A federal judge endorsed the city’s Rikers action plan to reform the troubled jail facility and pushed off a potential federal takeover until at least November, according to a court filing released Tuesday.
“This action plan represents a way to move forward with concrete measures now to address the ongoing crisis at Rikers Island,” wrote Judge Laura Taylor Swain, the chief district judge for the U.S. District Court for the Southern District of New York.
Swain warned the city could still face further consequences if officials do “not fulfill their commitments and demonstrate their ability to make urgently needed changes.”
Federal judge endorses @DOCCommish action plan, writing “This action plan represents a way to move forward with concrete measures now to address the ongoing crisis at Rikers Island.” This will put off any movement towards receivership until at least November pic.twitter.com/7TuEWkO6dZ
— Courtney Gross (@courtneycgross) June 14, 2022
The city’s 26-page plan, filed in May, detailed how the Department of Correction would tackle Rikers’ staffing crisis, reorganize jail leadership, and improve safety for a facility that has seen 22 inmate deaths since January 2021.
Mayor Eric Adams called the decision a “vote of confidence” in correction commissioner Louis Molina.
“As the plan makes clear and as the court has agreed, we have a strategy to aggressively untangle the dysfunction that has plagued the jails and set them on a path of real, enduring reform,” Adams said in a statement. “To the people in our care and to those officers and non-uniformed personnel working there: Know that I have your back and that the whole of city government has your back.”
“We will not rest until the dysfunction on Rikers is rooted out, these reforms are implemented, and the people in our care and working on the island are safe around the clock,” the mayor added.
A federal monitor — who oversees the jail as part of a years long class-action lawsuit — previously called conditions on Rikers a crisis. In a letter to the court last week, the monitor suggested more needed to be done to turn around the troubled jail complex.

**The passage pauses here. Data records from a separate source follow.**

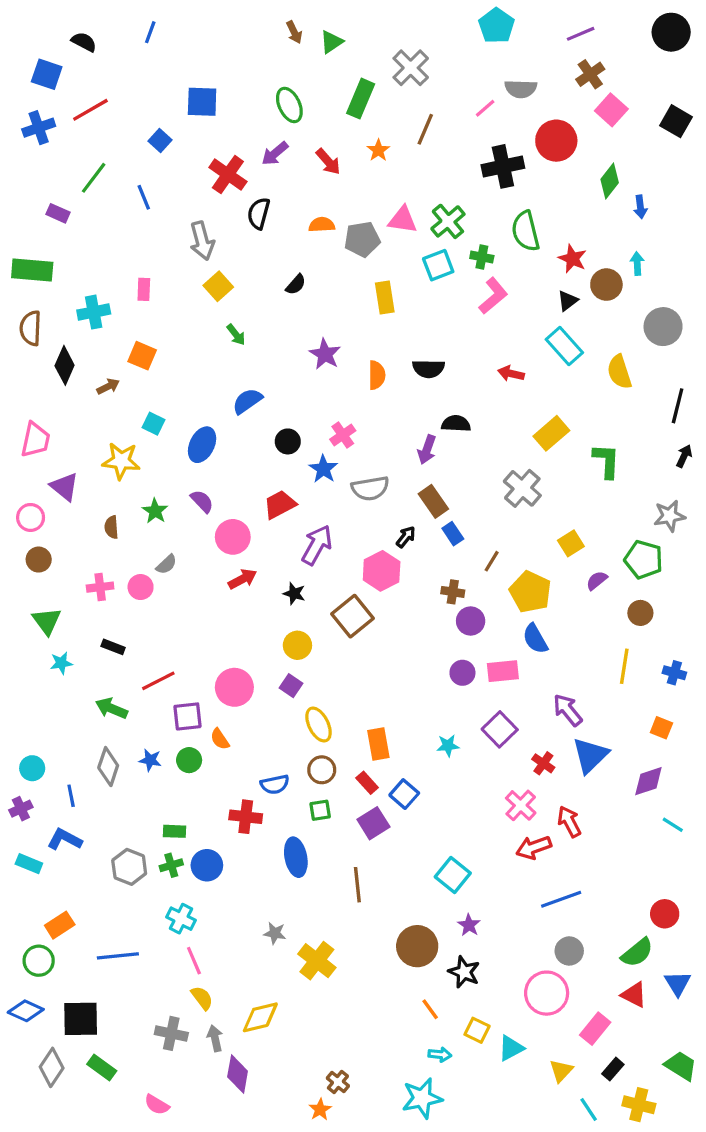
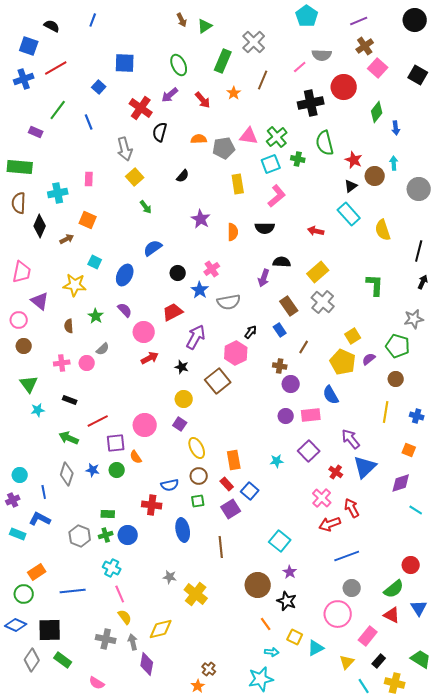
pink L-shape: (493, 296) -> (277, 196), moved
gray circle: (663, 327) -> (419, 189), moved
yellow rectangle: (551, 433) -> (318, 272), moved
brown rectangle: (433, 501) -> (289, 306), moved
yellow pentagon: (530, 592) -> (343, 362), moved

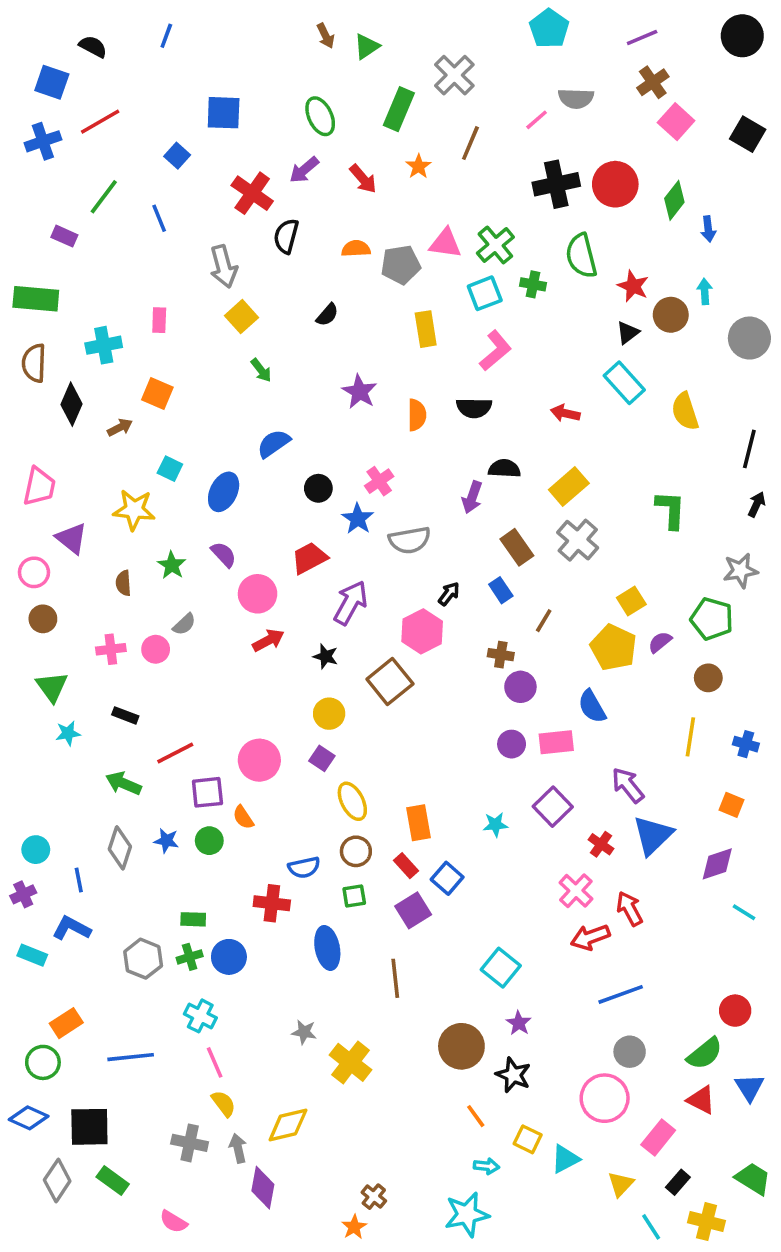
red circle: (344, 87) -> (615, 184), moved

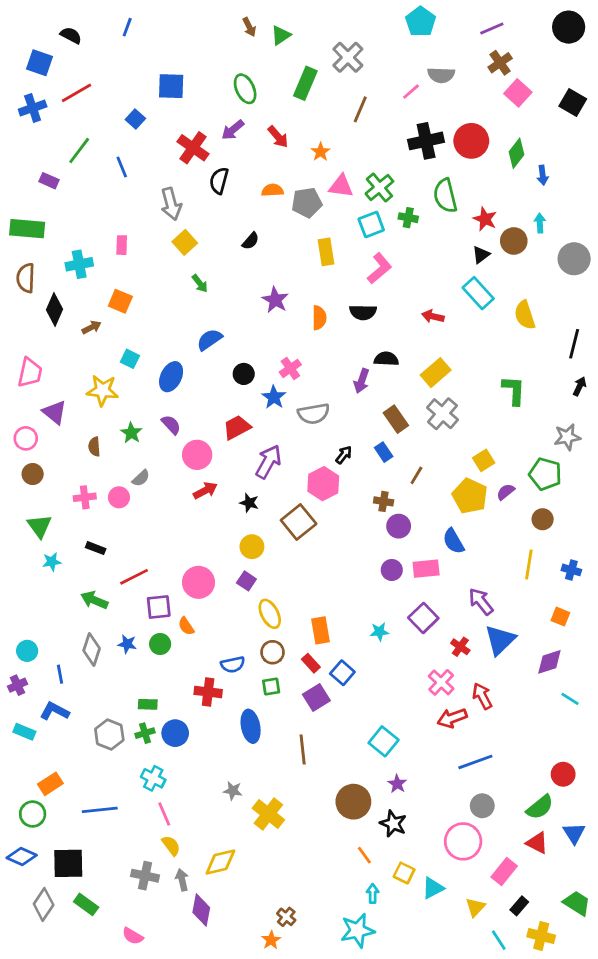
orange star: (419, 166) -> (320, 152), moved
cyan arrow: (486, 1166) -> (373, 894), turned -96

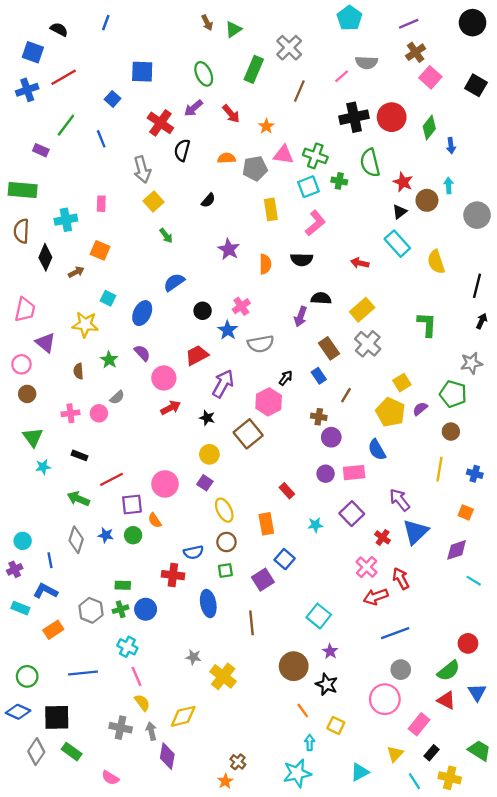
green cross: (379, 187) -> (315, 156), turned -30
red rectangle: (311, 663) -> (287, 491), moved
orange rectangle: (50, 784) -> (53, 630), moved
cyan triangle: (433, 888) -> (360, 772), moved

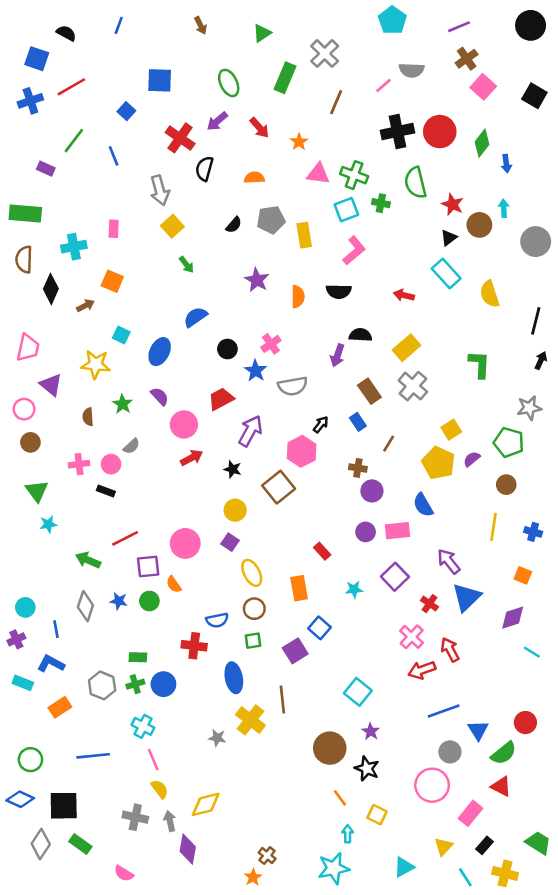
brown arrow: (207, 23) -> (201, 25), moved
gray pentagon: (255, 168) -> (271, 220), moved
black rectangle: (80, 455) -> (106, 491), moved
yellow cross: (223, 676) -> (250, 720), moved
blue triangle: (477, 692) -> (478, 730), moved

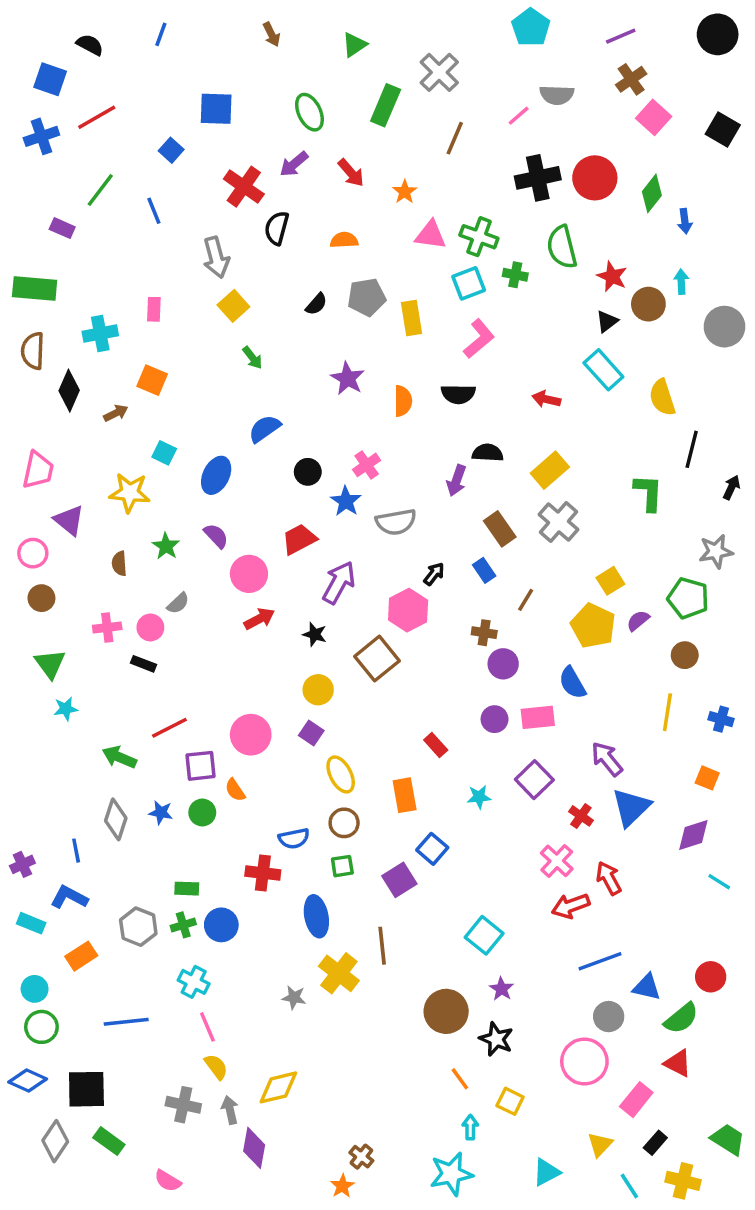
black line: (536, 321) -> (692, 449), moved
cyan circle: (25, 607) -> (35, 989), moved
blue triangle: (478, 730) -> (647, 987), turned -45

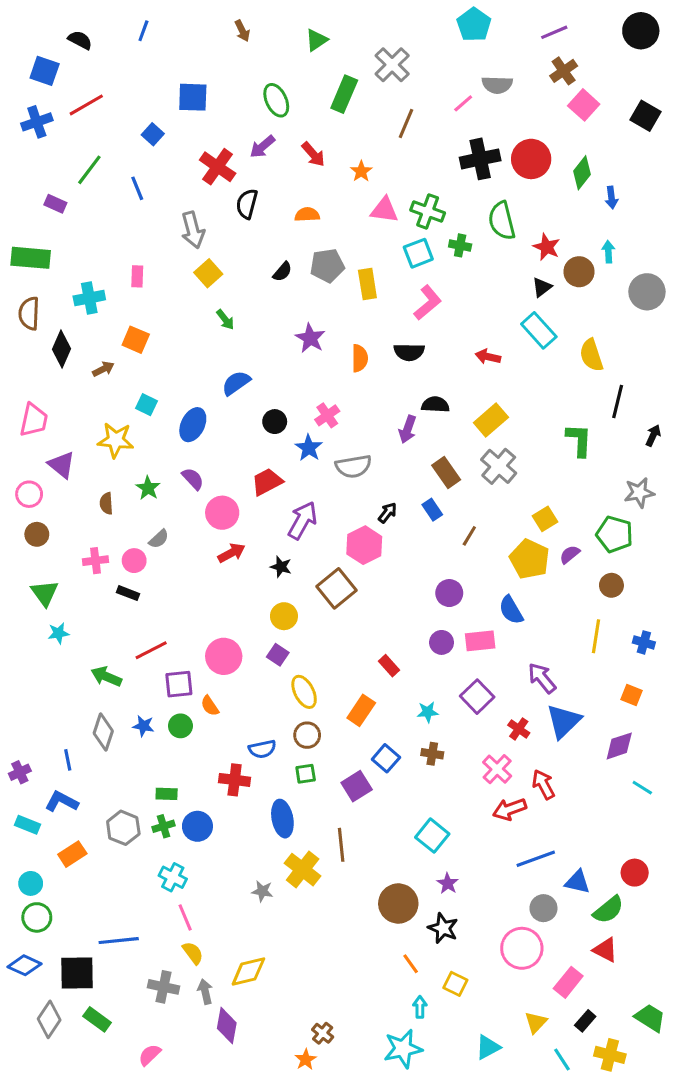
brown cross: (484, 633) -> (432, 754), moved
orange rectangle: (405, 795) -> (361, 710), turned 44
blue line: (126, 1022) -> (119, 941), moved
pink semicircle: (168, 1181) -> (150, 1055), turned 105

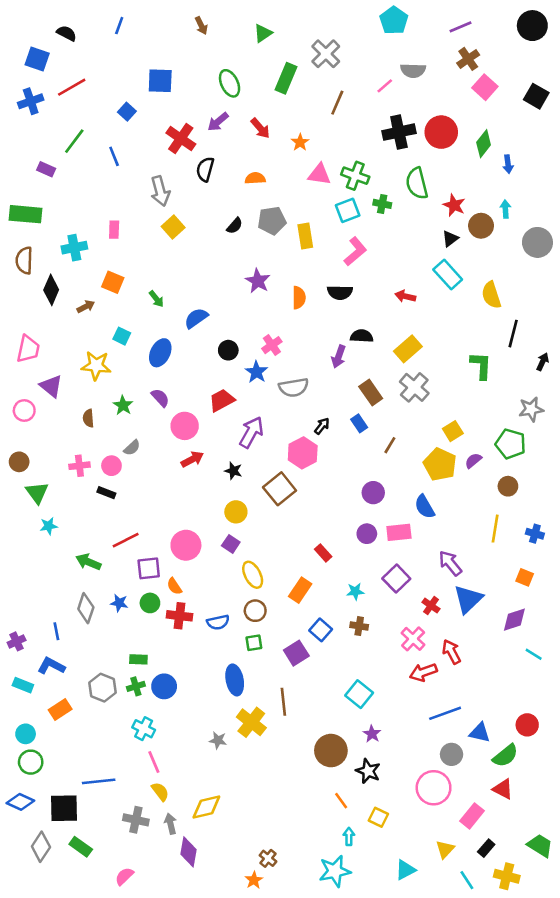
green arrow: (225, 320) -> (156, 299), moved
brown circle: (37, 534) -> (19, 462), moved
red cross: (235, 780) -> (179, 616), moved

The monitoring team wrote: “While the Action Plan certainly is a viable pathway forward, the Monitoring Team must acknowledge that given the decades of mismanagement, quagmire of bureaucracy, and limited proficiencies of many of the people who must lead the necessary transformation, serious concerns remain about whether the City and Department are capable of fully and faithfully implementing this Action Plan with integrity. This combined with the Monitoring Team’s serious concerns about the current conditions of the jails means the Monitoring Team cannot warrant that the Action Plan alone will be sufficient to address the danger, violence, and chaos that continue to occur daily.”